Paper
1 August 2023 Analysis of machine vision-based defect detection for logistics conveyor belts
Mengfan Xie
Author Affiliations +
Proceedings Volume 12754, Third International Conference on Computer Vision and Pattern Analysis (ICCPA 2023); 127540P (2023) https://doi.org/10.1117/12.2684287
Event: 2023 3rd International Conference on Computer Vision and Pattern Analysis (ICCPA 2023), 2023, Hangzhou, China
Abstract
The logistics industry is an important pillar of national economic development. In the logistics and warehousing industry, conveyor belts are one of the important equipment for transporting goods. However, long-term operation can easily lead to various types of defects such as belt breakage, cracking, and wear, which seriously affect logistics operations. Therefore, this paper proposes a defect detection solution for logistics conveyor belts based on machine vision technology. By using machine vision technology to filter, segment, and edge detect images, the corresponding feature parameters are extracted and input into a BP neural network for learning, so as to identify different types of defects.

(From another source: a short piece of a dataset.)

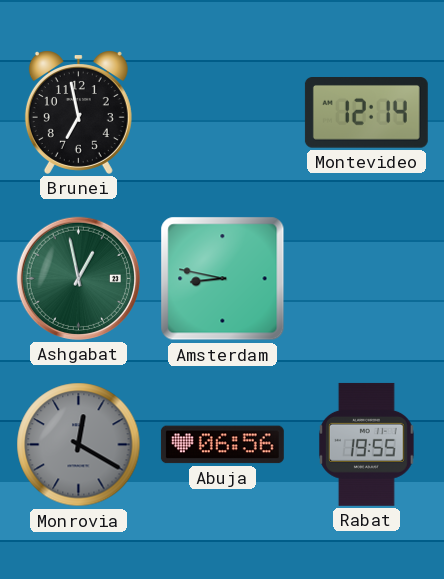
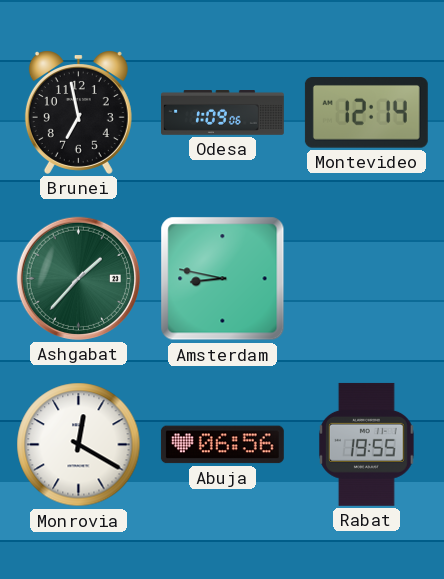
Odesa: none -> 1:09
Ashgabat: 12:58 -> 1:37
Monrovia dial: grey -> white
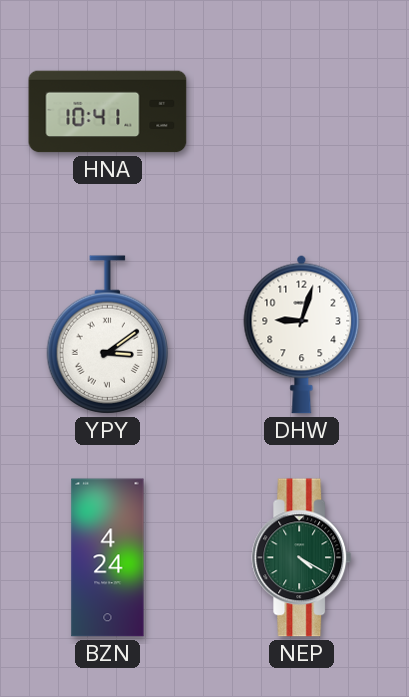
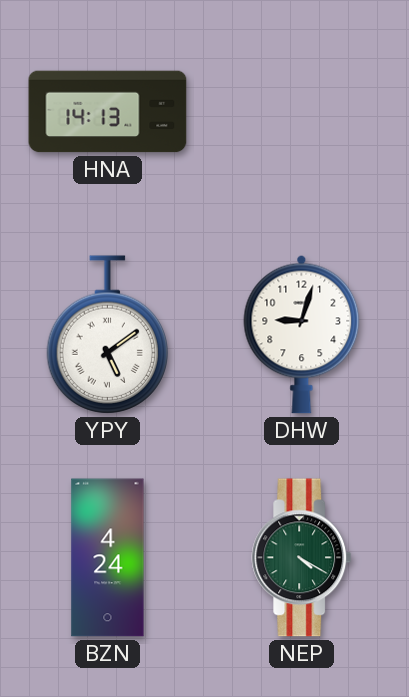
HNA: 10:41 -> 14:13
YPY: 3:09 -> 5:09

This study uses this solution to process and analyze the surface images of conveyor belts samples through machine vision technology, which can accurately identify different types of defects and their locations, achieving automated defect detection of conveyor belt surfaces and improving logistics operation efficiency and safety.
© (2023) COPYRIGHT Society of Photo-Optical Instrumentation Engineers (SPIE). Downloading of the abstract is permitted for personal use only.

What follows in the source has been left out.